## The problem
Transcribe the entries that come next exactly, but not the pictures they contain.

## Saved data entries
Content starts
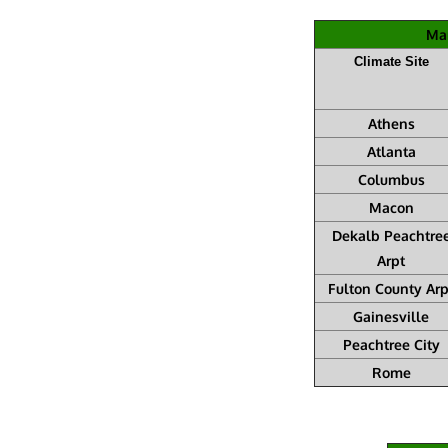
Mar
Climate Site
Athens
Atlanta
Columbus
Macon
Dekalb Peachtre
Arpt
Fulton County Arp
Gainesville
Peachtree City
Rome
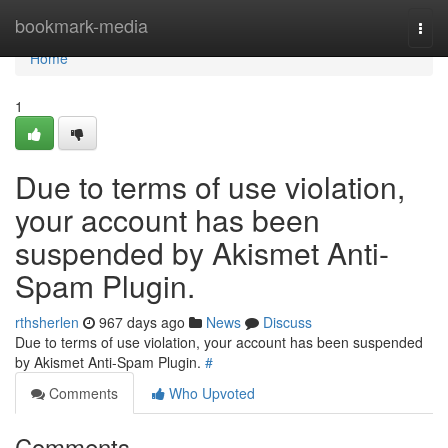
Home
bookmark-media
Togg
navi
Home
1
Due to terms of use violation,
your account has been
suspended by Akismet Anti-
Spam Plugin.
rthsherlen
967 days ago
News
Discuss
Due to terms of use violation, your account has been suspended
by Akismet Anti-Spam Plugin.
#
Comments
Who Upvoted
Comments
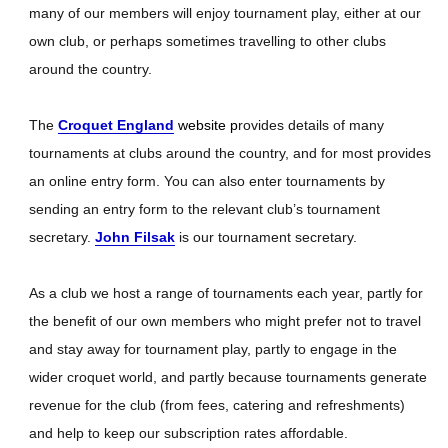
many of our members will enjoy tournament play, either at our
own club, or perhaps sometimes travelling to other clubs
around the country.
The
Croquet England
website p
rovides details of many
tournaments at clubs around the country, and for most provides
an online entry form. You can also enter tournaments by
sending an entry form to the relevant club’s tournament
secretary.
John Filsak
is our tournament secretary.
As a club we host a range of tournaments each year, partly for
the benefit of our own members who might prefer not to travel
and stay away for tournament play, partly to engage in the
wider croquet world, and partly because tournaments generate
revenue for the club (from fees, catering and refreshments)
and help to keep our subscription rates affordable.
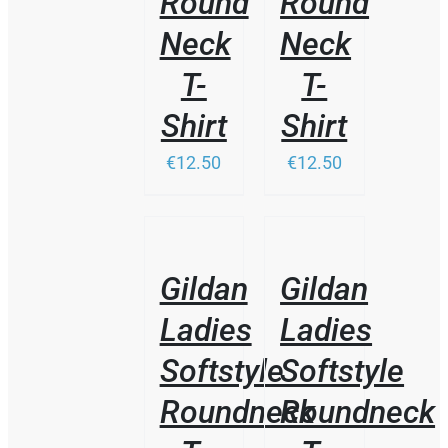
Round
Round
Neck
Neck
T-
T-
Shirt
Shirt
€12.50
€12.50
THIS
/
/
PRODUCT
DETAILS
DETAILS
HAS
Gildan
Gildan
MULTIPLE
VARIANTS.
Ladies
Ladies
THE
OPTIONS
Softstyle
Softstyle
MAY
BE
Roundneck
Roundneck
CHOSEN
ON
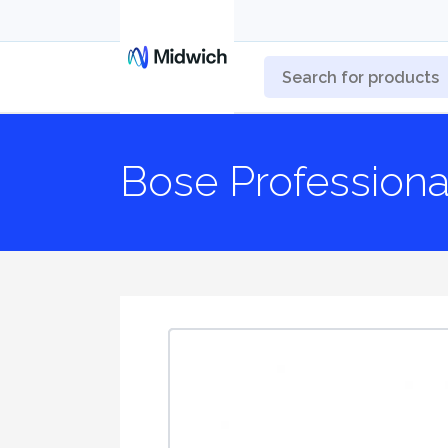
Bose Professiona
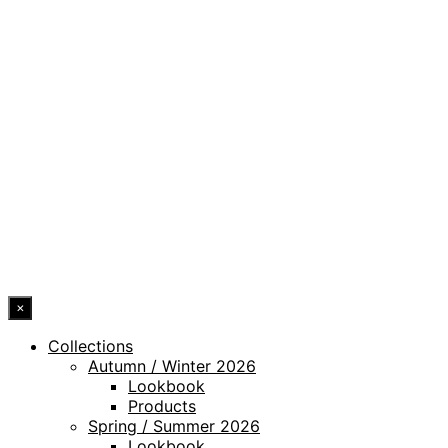
PRIVACY POLICY
LEGAL NOTICE
WHISTLEBLOWING CHANNEL
ACCESSIBILITY STATEMENT
© 2026 DRESSLER. ALL RIGHTS RESERVED.
×
Collections
Autumn / Winter 2026
Lookbook
Products
Spring / Summer 2026
Lookbook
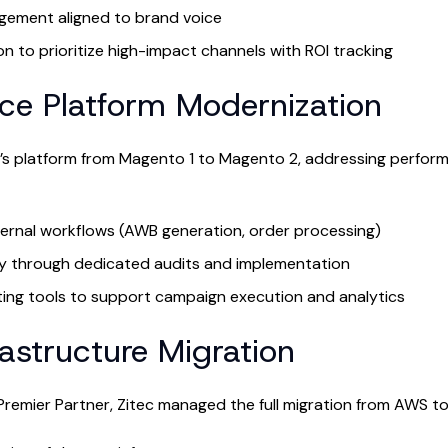
ement aligned to brand voice
on to prioritize high-impact channels with ROI tracking
e Platform Modernization
M’s platform from Magento 1 to Magento 2, addressing perfor
ernal workflows (AWB generation, order processing)
y through dedicated audits and implementation
ing tools to support campaign execution and analytics
rastructure Migration
remier Partner, Zitec managed the full migration from AWS t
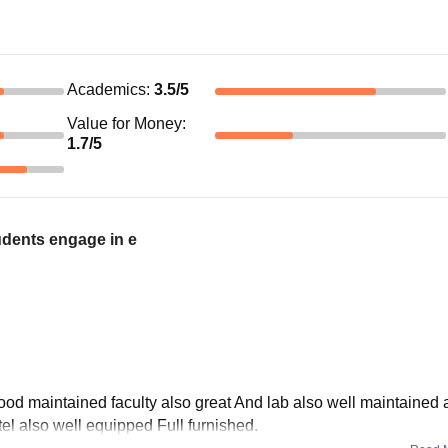
Academics
:
3.5
/5
Value for Money
:
1.7
/5
udents engage in e
good maintained faculty also great And lab also well maintained 
el also well equipped Full furnished.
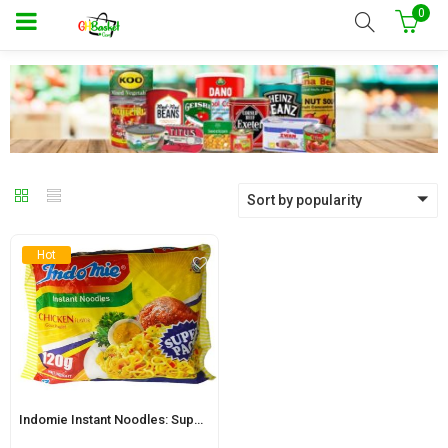
0
Sort by popularity
Hot
Indomie Instant Noodles: Super Pack Onion Chicken Flavour 120g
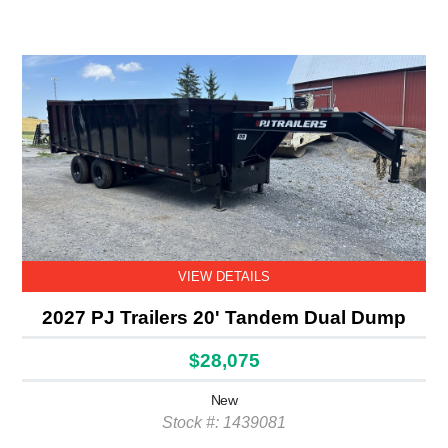
VIEW DETAILS
2027 PJ Trailers 20' Tandem Dual Dump
$28,075
New
Stock #: 1439081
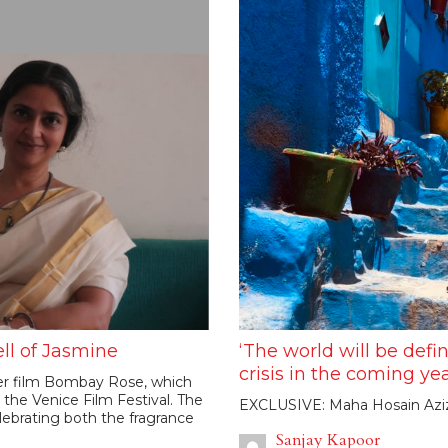
ll of Jasmine
‘The world will be defi
crisis in the coming yea
her film Bombay Rose, which
n the Venice Film Festival. The
EXCLUSIVE: Maha Hosain Aziz 
lebrating both the fragrance
Sanjay Kapoor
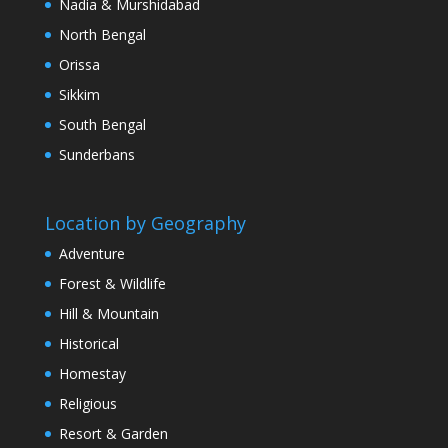
Nadia & Murshidabad
North Bengal
Orissa
Sikkim
South Bengal
Sunderbans
Location by Geography
Adventure
Forest & Wildlife
Hill & Mountain
Historical
Homestay
Religious
Resort & Garden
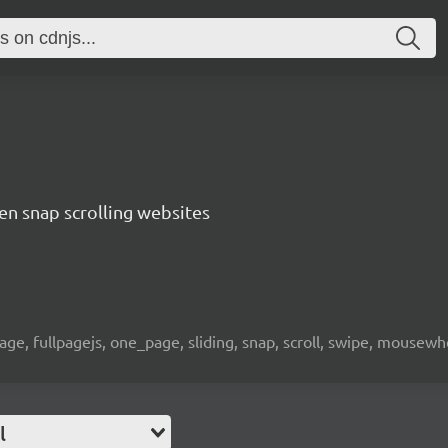
een snap scrolling websites
page, fullpagejs, one_page, sliding, snap, scroll, swipe, mousewh
l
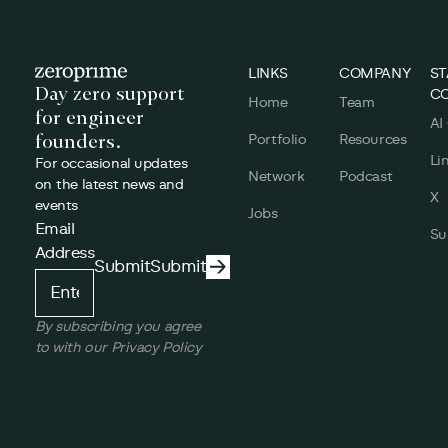
Footer
LINKS
COMPANY
ST
Day zero support
C
Home
Team
for engineer
AI
founders.
Portfolio
Resources
Li
For occasional updates
Network
Podcast
on the latest news and
X
events
Jobs
Email
Su
Address
Submit
Submit
Submit
By subscribing you agree
to with our Privacy Policy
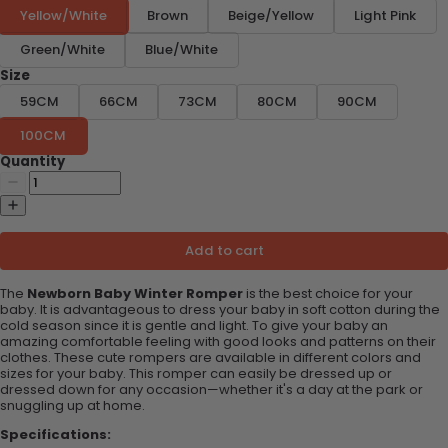
Yellow/White
Brown
Beige/Yellow
Light Pink
Green/White
Blue/White
Size
59CM
66CM
73CM
80CM
90CM
100CM
Quantity
Add to cart
The
Newborn Baby Winter Romper
is the best choice for your
baby. It is advantageous to dress your baby in soft cotton during the
cold season since it is gentle and light. To give your baby an
amazing comfortable feeling with good looks and patterns on their
clothes. These cute rompers are available in different colors and
sizes for your baby. This romper can easily be dressed up or
dressed down for any occasion—whether it's a day at the park or
snuggling up at home.
Specifications:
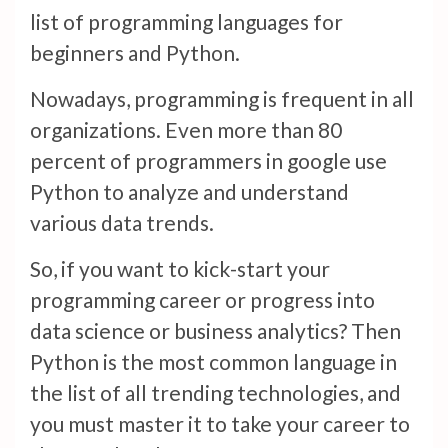
list of programming languages for
beginners and Python.
Nowadays, programming is frequent in all
organizations. Even more than 80
percent of programmers in google use
Python to analyze and understand
various data trends.
So, if you want to kick-start your
programming career or progress into
data science or business analytics? Then
Python is the most common language in
the list of all trending technologies, and
you must master it to take your career to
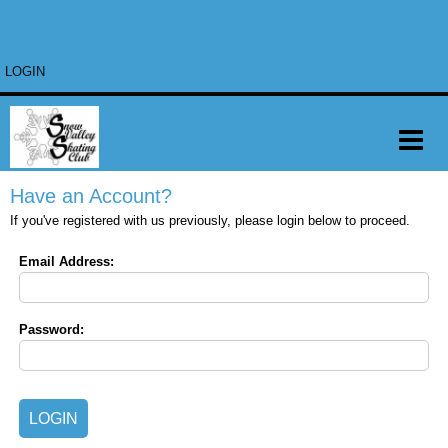
LOGIN
Have an Account?
If you've registered with us previously, please login below to proceed.
Email Address:
Password:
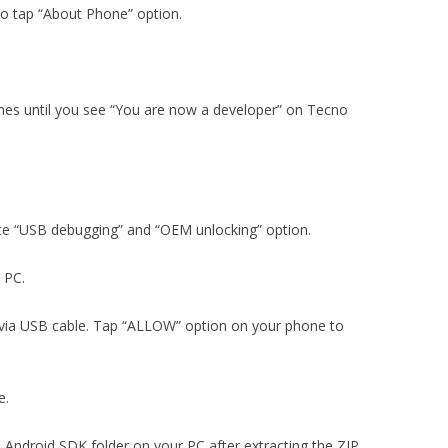
to tap “About Phone” option.
imes until you see “You are now a developer” on Tecno
ate “USB debugging” and “OEM unlocking” option.
n PC.
via USB cable. Tap “ALLOW” option on your phone to
e.
e Android SDK folder on your PC after extracting the ZIP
Content ends
## Response below
Mar
Climate Site
Athens
Atlanta
Columbus
Macon
Dekalb Peachtre
Arpt
Fulton County Arp
Gainesville
Peachtree City
Rome
Home
bookmark-media
Togg
navi
Home
1
Due to terms of use violation,
your account has been
suspended by Akismet Anti-
Spam Plugin.
rthsherlen
967 days ago
News
Discuss
Due to terms of use violation, your account has been suspended
by Akismet Anti-Spam Plugin.
#
Comments
Who Upvoted
Comments
many of our members will enjoy tournament play, either at our
own club, or perhaps sometimes travelling to other clubs
around the country.
The
Croquet England
website p
rovides details of many
tournaments at clubs around the country, and for most provides
an online entry form. You can also enter tournaments by
sending an entry form to the relevant club’s tournament
secretary.
John Filsak
is our tournament secretary.
As a club we host a range of tournaments each year, partly for
the benefit of our own members who might prefer not to travel
and stay away for tournament play, partly to engage in the
wider croquet world, and partly because tournaments generate
revenue for the club (from fees, catering and refreshments)
and help to keep our subscription rates affordable.
Round
Round
Neck
Neck
T-
T-
Shirt
Shirt
€12.50
€12.50
THIS
/
/
PRODUCT
DETAILS
DETAILS
HAS
Gildan
Gildan
MULTIPLE
VARIANTS.
Ladies
Ladies
THE
OPTIONS
Softstyle
Softstyle
MAY
BE
Roundneck
Roundneck
CHOSEN
ON
Bose Professiona
PRIVACY POLICY
LEGAL NOTICE
WHISTLEBLOWING CHANNEL
ACCESSIBILITY STATEMENT
© 2026 DRESSLER. ALL RIGHTS RESERVED.
×
Collections
Autumn / Winter 2026
Lookbook
Products
Spring / Summer 2026
Lookbook
ement aligned to brand voice
on to prioritize high-impact channels with ROI tracking
e Platform Modernization
M’s platform from Magento 1 to Magento 2, addressing perfor
ernal workflows (AWB generation, order processing)
y through dedicated audits and implementation
ing tools to support campaign execution and analytics
rastructure Migration
remier Partner, Zitec managed the full migration from AWS t
Academics
:
3.5
/5
Value for Money
:
1.7
/5
udents engage in e
good maintained faculty also great And lab also well maintained 
el also well equipped Full furnished.
0
Sort by popularity
Hot
Indomie Instant Noodles: Super Pack Onion Chicken Flavour 120g
VIEW DETAILS
2027 PJ Trailers 20' Tandem Dual Dump
$28,075
New
Stock #: 1439081
ll of Jasmine
‘The world will be defi
crisis in the coming yea
her film Bombay Rose, which
n the Venice Film Festival. The
EXCLUSIVE: Maha Hosain Aziz 
lebrating both the fragrance
Sanjay Kapoor
Nadia & Murshidabad
North Bengal
Orissa
Sikkim
South Bengal
Sunderbans
Location by Geography
Adventure
Forest & Wildlife
Hill & Mountain
Historical
Homestay
Religious
Resort & Garden
een snap scrolling websites
page, fullpagejs, one_page, sliding, snap, scroll, swipe, mousewh
l
Footer
LINKS
COMPANY
ST
Day zero support
C
Home
Team
for engineer
AI
founders.
Portfolio
Resources
Li
For occasional updates
Network
Podcast
on the latest news and
X
events
Jobs
Email
Su
Address
Submit
Submit
Submit
By subscribing you agree
to with our Privacy Policy
Yellow/White
Brown
Beige/Yellow
Light Pink
Green/White
Blue/White
Size
59CM
66CM
73CM
80CM
90CM
100CM
Quantity
Add to cart
The
Newborn Baby Winter Romper
is the best choice for your
baby. It is advantageous to dress your baby in soft cotton during the
cold season since it is gentle and light. To give your baby an
amazing comfortable feeling with good looks and patterns on their
clothes. These cute rompers are available in different colors and
sizes for your baby. This romper can easily be dressed up or
dressed down for any occasion—whether it's a day at the park or
snuggling up at home.
Specifications:
list of programming languages for
beginners and Python.
Nowadays, programming is frequent in all
organizations. Even more than 80
percent of programmers in google use
Python to analyze and understand
various data trends.
So, if you want to kick-start your
programming career or progress into
data science or business analytics? Then
Python is the most common language in
the list of all trending technologies, and
you must master it to take your career to
LOGIN
Have an Account?
If you've registered with us previously, please login below to proceed.
Email Address:
Password:
to tap “About Phone” option.
imes until you see “You are now a developer” on Tecno
ate “USB debugging” and “OEM unlocking” option.
n PC.
via USB cable. Tap “ALLOW” option on your phone to
e.
e Android SDK folder on your PC after extracting the ZIP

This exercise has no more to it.